Gloucester Industrial Estates, a 700 acre industrial park with 8,000 to 10,000 employees a day going in and out of the park. Property owners in Gloucester submit $1.4 million per year for absolutely nothing. It is indefensible.
Beside a large vacancy rate and the fact that a large number of employees come from Abbotsford (which is not part of TransLink), the real issue with Gloucester is that it’s a business park literally in the middle of nowhere and is probably the least transit friendly development in our whole region. Conventional bus service would be a real challenge. For example, the $1.4 million that Green speaks of would provide about 2 to 4 buses a day into the business park which is not meaningful transit.
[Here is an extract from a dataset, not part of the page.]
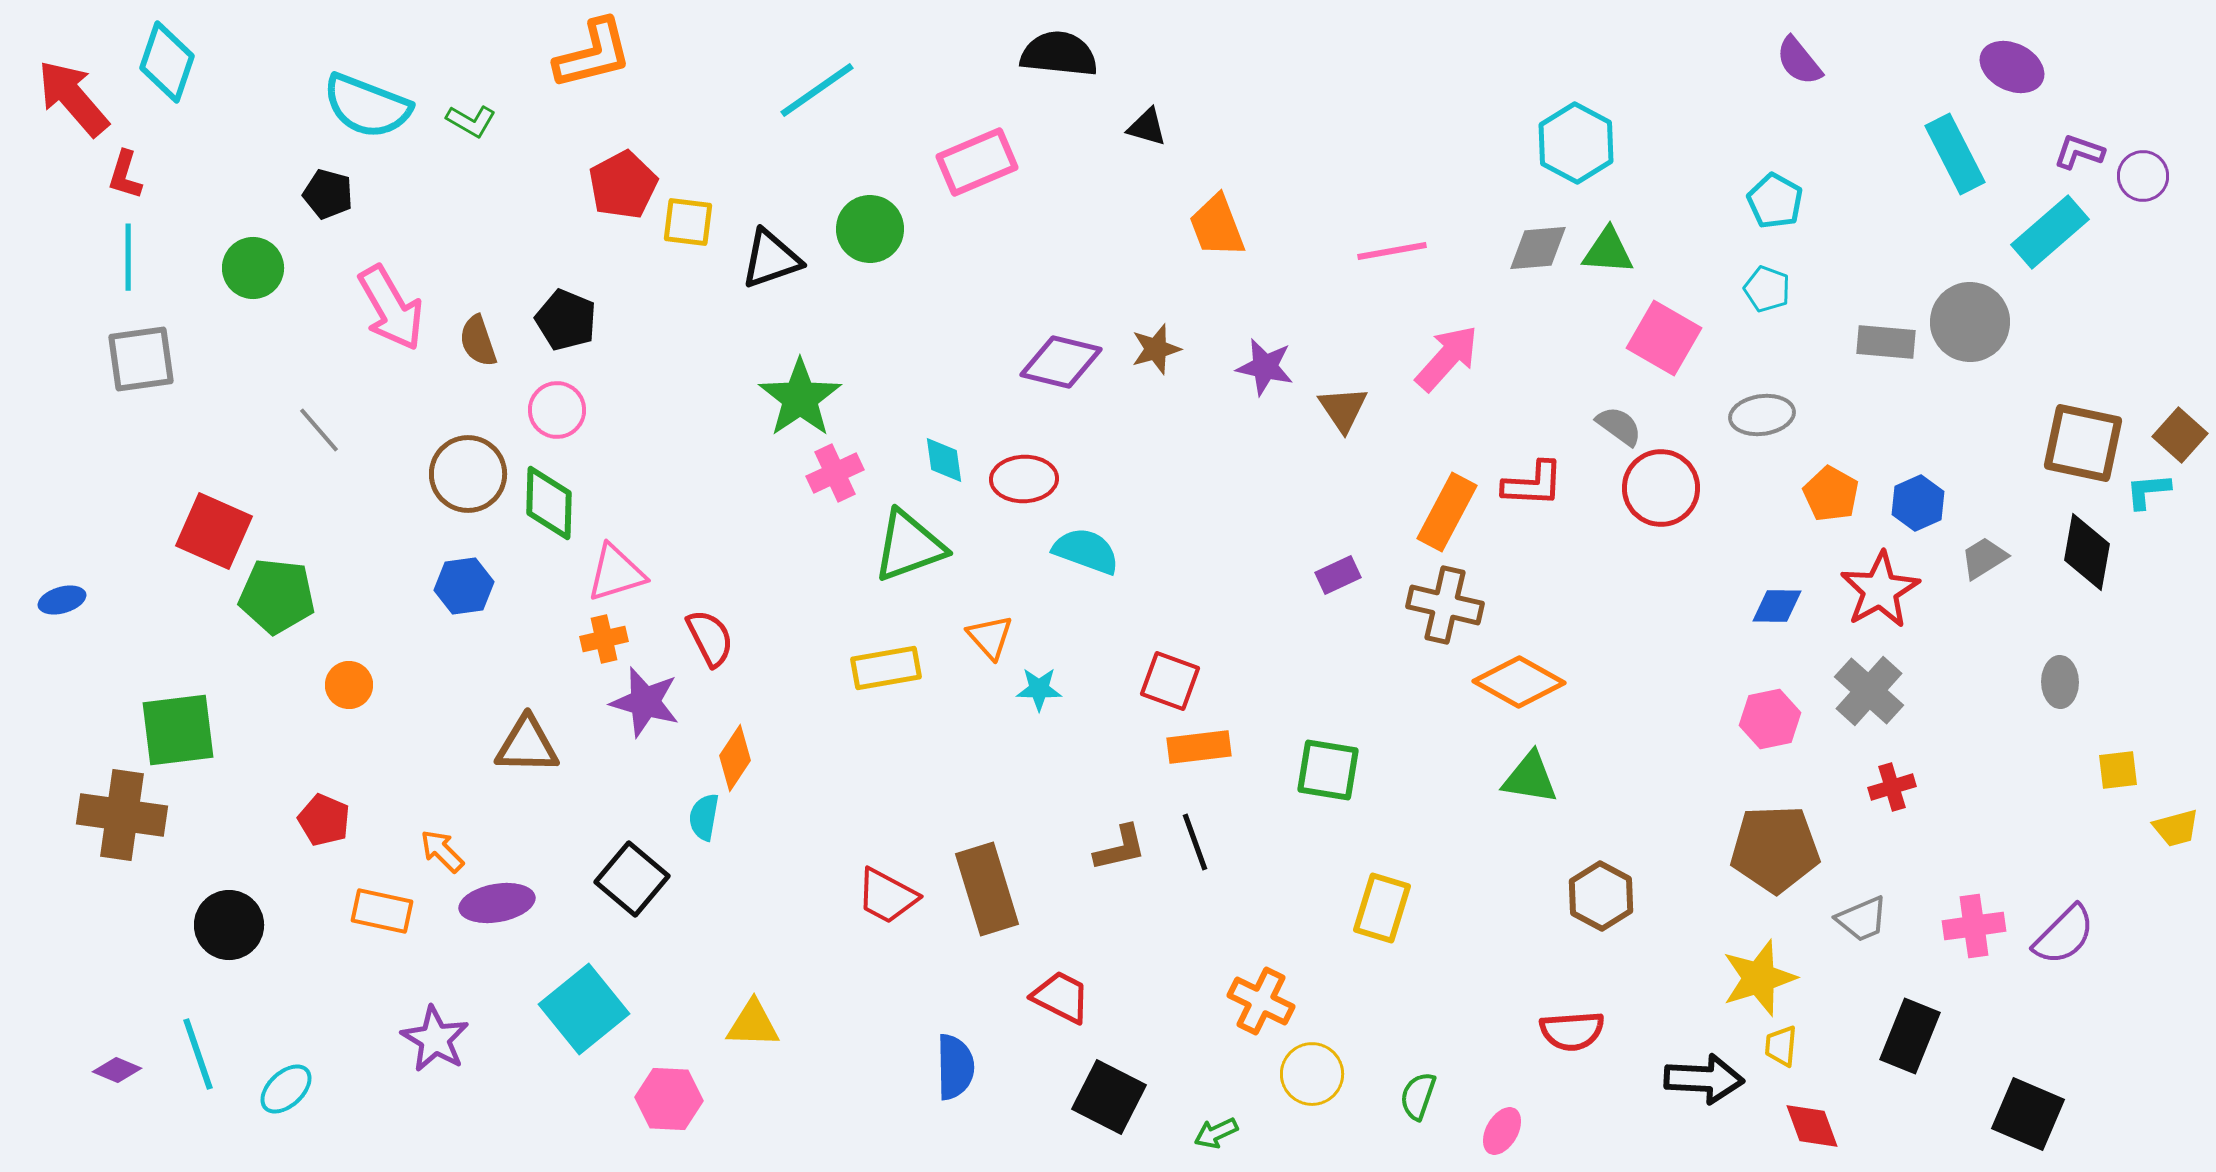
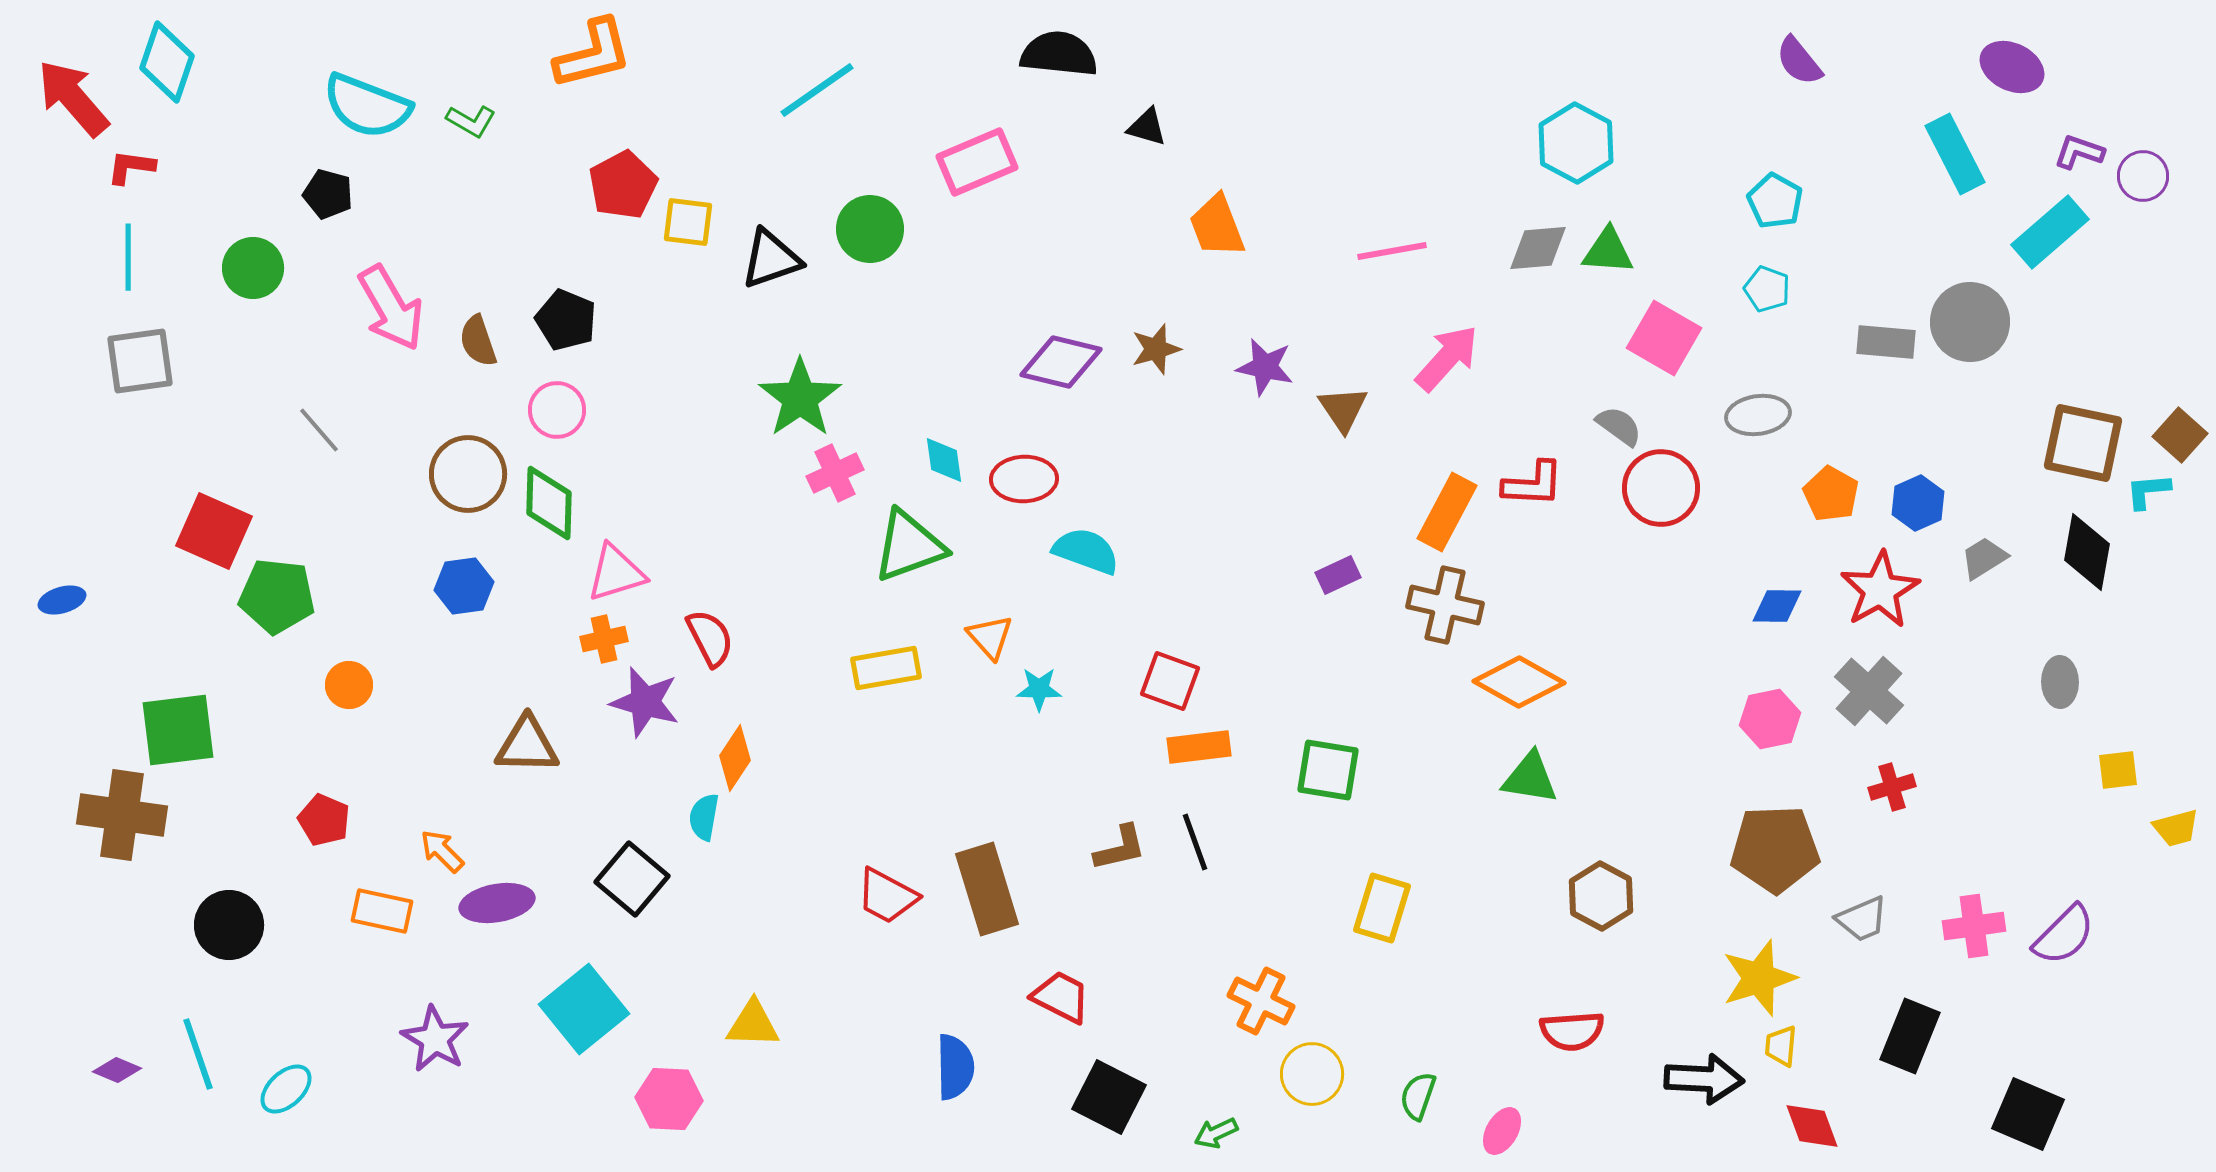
red L-shape at (125, 175): moved 6 px right, 8 px up; rotated 81 degrees clockwise
gray square at (141, 359): moved 1 px left, 2 px down
gray ellipse at (1762, 415): moved 4 px left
A better option would be to work with TransLink on van-pooling.
Our residents are penalized by tolls on the Golden Ears, the Port Mann and the Patullo when it is re-built, with absolutely no rapid transit, unlike that on the north side of the river. Our rail corridor comes at no charge while north of the River costs around $8 million per year.
On the matter of the Golden Ears Bridge, the option was a new bridge that gets you across the river in 2 minutes or waiting up to an hour for a tiny ferry. I hardly call that being penalized. Also the Port Mann project will see transit service. We are building the widest bridge in North America! Without the toll, there would be no Port Mann. Let's not forget that TransLink has nothing to do with the Port Mann bridge anyway.

Of course the Interurban comes up as a “no charge” solution for the Township. That is a lie. Besides having to work out a deal with BC Hydro, the whole corridor would need to have the tracks replaced, trains purchased, and staff hired. Even with complete track replacement, there would only be 20 minute service which is not rapid. While I’d love the Interurban as I live in the City, the Interurban would not service Walnut Grove or Willoughby effectively.

TransLink’s Moving Forward plan did pass and that is a good thing. With the Evergreen Line out of the way, the region can now focus on finding a long-term funding solution which will allow for rapid transit in the South of Fraser. Mayor Dianne Watts and Mayor Peter Fassbender supported the plan because they know the next round of rapid transit projects will be in the South of Fraser.

Tuesday, October 11, 2011

SkyTrain Tour

On Friday, I had the chance to tour the SkyTrain control and maintenance yard. I've posted some pictures below that I thought where interesting.

Some quick facts about SkyTrain. During the busiest parts of the day, there are only 51 staff that are in the control room or out in the field. The big feature of SkyTrain is that you can have as little or as many trains as you like, but the staffing level can stays the same. Also, SkyTrain is the fastest rapid transit services in Canada with an average speed of 43.5km/h. Calgary's CTrain runs an average speed of 34km/h, while Toronto's street run on average speed of 15km/h.

Another interested fact about SkyTrain is that they run a special train that only goes from the inbound platform of Broadway-Commercial to Waterfront during rush-hour due to crowding.